Last year, while I was back home in the United States for a few months, a friend of mine set me up on a date with a female friend of his. She was a nice girl, pretty and easy to talk to. We went out for drinks and dancing and ended up staying out having a good time until the bars closed on a weeknight.
The conversation had been good. We got into some personal topics. We talked about relationships and our exes. She had interesting perspectives on why people cheat and we had a fairly in-depth discussion on monogamy and how natural it was. She had ambitions, a broken family similar to mine, liked decent music, enjoyed partying. Really all you could ask for in a date.
At the end of the night, I drove her home. We had made out a little before in the bar, but for whatever reason I wasn’t really into it. Some invisible force seemed to be preventing my interest in her from escalating past a basal level, despite her being an attractive girl. When we got to her apartment, it got awkward. She lingered in the car a bit too long, making strained small talk between a little more kissing. It became clear she was waiting for me to invite myself in, yet I didn’t really want to go in. It was a stand-off: her giving me every chance I needed and me consciously not taking them.

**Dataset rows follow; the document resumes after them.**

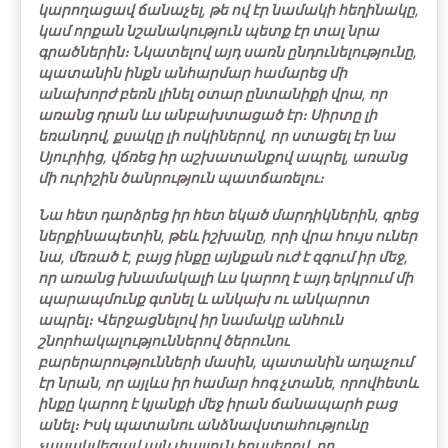
կարողացավ ճանաչել, թե ով էր նամակի հեղինակը,
կամ որքան նշանակություն պետք էր տալ նրա
գրածներին։ Նկատելով այդ սառն ընդունելությունը,
պատանին ինքն անհարմար համարեց մի
անախորժ բեռն լինել օտար ընտանիքի վրա, որ
առանց դրան ևս անբախտացած էր։ Սիրտը լի
եռանդով, քսակը լի ոսկիներով, որ ստացել էր նա
Սյուրիից, վճռեց իր աշխատանքով ապրել, առանց
մի ուրիշին ծանրություն պատճառելու։
Նա հետ դարձրեց իր հետ եկած մարդիկներին, գրեց
ներքինապետին, թեև իշխանը, որի վրա հույս ուներ
նա, մեռած է, բայց ինքը այնքան ուժ է զգում իր մեջ,
որ առանց խնամակալի ևս կարող է այդ երկրում մի
պարապմունք գտնել և անկախ ու անկարոտ
ապրել։ Վերջացնելով իր նամակը անհուն
շնորհակալություններով ծերունու
բարերարությունների մասին, պատանին աղաչում
էր նրան, որ այլևս իր համար հոգ չտանե, որովհետև
ինքը կարող է կյանքի մեջ իրան ճանապարհ բաց
անել։ Իսկ պատանու անձնավստահությունը
չպսակվեցավ այն փայլուն հույսերով, որ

She shuffled through my iPod for the third time that night, anything to buy some more time. She began dropping obvious hints, like “You should check out this new album I got the other day. I’ve got it on my computer.” I felt like we were a high school couple where the guy sits in the car trying to think of ways to trick the girl into coming inside with him. Except she was the horny high school guy and I was the hot girl who wasn’t going to put out no matter what. And for some reason this dynamic just turned me off even more.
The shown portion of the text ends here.